The real question to ask is just how many tens (hundreds?) of millions have been spent since 2001 and what have they got to show for it? How has the client population benefited (or perhaps more to the point, what have they actually lost?) That's the question I've been asking the Minister since 2003, when a Ministry "Fact Sheet" said they'd already spent $100 mill in the first year. I've yet to get a straight answer, but I'd love to see someone with more clout than me take a stab at it.

We know they've spent millions on IT alone since 2001. After all, "electronic service delivery" was the centrepiece of the Doug Walls plan--the magic bullet that would allow community living to deliver 20% budget savings to meet the Liberals' budget slashing targets. And we know that went absolutely nowhere, so Plan B continues to focus on how to get away with kicking people out of their group homes to cut costs. And we know that when MCFD formally handed over 16,000-odd clients to CLBC on July 1, 2005, they still didn't know exactly who they were serving. A month later, CLBC was asking the contractors to tell them who they were serving and what services they were getting.

John English is absolutely correct in stating that patronage at this level is done by the mid level managers and not the elected politicians.

There is no doubt in my mind that a good portion of the money gets wasted due to plain ordinary corruption and graft, but the majority is lost due to pure laziness and incompetence.

Having known people working in the IT industry for years, I can tell you that "organizing" contracts and awards to avoid the tendering process is the norm and not the exception. The rational is usually that company A or consultant B has specialized knowledge and therefore it would not be cost effective to go elsewhere.
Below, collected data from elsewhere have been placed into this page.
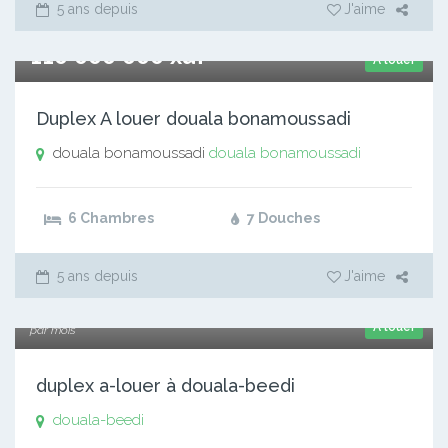
5 ans depuis
J'aime
110 000 000 xaf
A louer
Duplex A louer douala bonamoussadi
douala bonamoussadi
douala bonamoussadi
6 Chambres
7 Douches
5 ans depuis
J'aime
180 000 xaf
A louer
par mois
duplex a-louer à douala-beedi
douala-beedi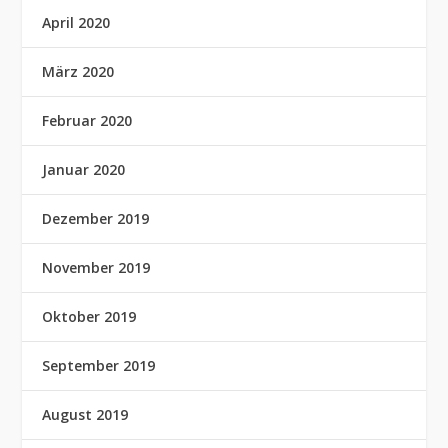
April 2020
März 2020
Februar 2020
Januar 2020
Dezember 2019
November 2019
Oktober 2019
September 2019
August 2019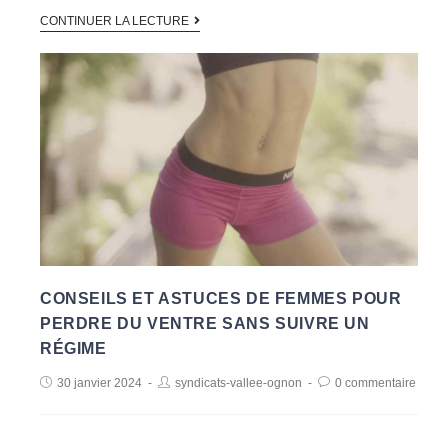
CONTINUER LA LECTURE
CONSEILS ET ASTUCES DE FEMMES POUR
PERDRE DU VENTRE SANS SUIVRE UN
RÉGIME
30 janvier 2024
syndicats-vallee-ognon
0 commentaire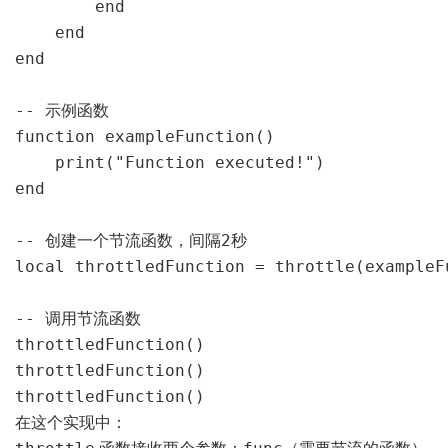
        end

    end

end

-- 示例函数

function exampleFunction()

    print("Function executed!")

end

-- 创建一个节流函数，间隔2秒

local throttledFunction = throttle(exampleFu
-- 调用节流函数

throttledFunction()

throttledFunction()

throttledFunction()
在这个实现中：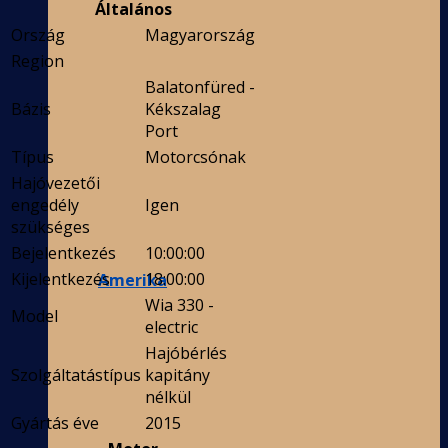
Általános
Ország
Magyarország
Region
Balatonfüred -
Bázis
Kékszalag
Port
Típus
Motorcsónak
Hajóvezetői
engedély
Igen
szükséges
Bejelentkezés
10:00:00
Kijelentkezés
18:00:00
Amerika
Wia 330 -
Model
electric
Hajóbérlés
Szolgáltatástípus
kapitány
nélkül
Gyártás éve
2015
Well if you never look elsewhere then how would you know?

The net result (as the auditor general pointed out years ago) is that about a third of all money spent in IT consulting contracts is wasted with absolutely no value received for it, while most of the rest has questionable value. The main problem is that the people awarding the contracts have no competitive measures to compare against and are most often too lazy to properly spec out the work. The consultants charge inflated prices, put the lowest qualified staff in place to do the work and then make a killing on extras and change requests because the project was never defined properly in the first place.

Since many Government managers are quite willing to spend any amount of taxpayer dollars to avoid having themselves look bad, money keeps getting poured down a black hole until there is some outcome that is passable or the project has gone on so long that the service or product is no longer required and it can be quietly quashed.

The only thing that suprises me about Sean's article is that the consultants haven't yet figured out how to hide their identities from prying eyes. You would at least think that they could go to the effort of setting up a new numbered company for each passing of the hat. I guess they don't need to worry about getting caught with their hands in the cookie jar as nothing will get done about it anyways!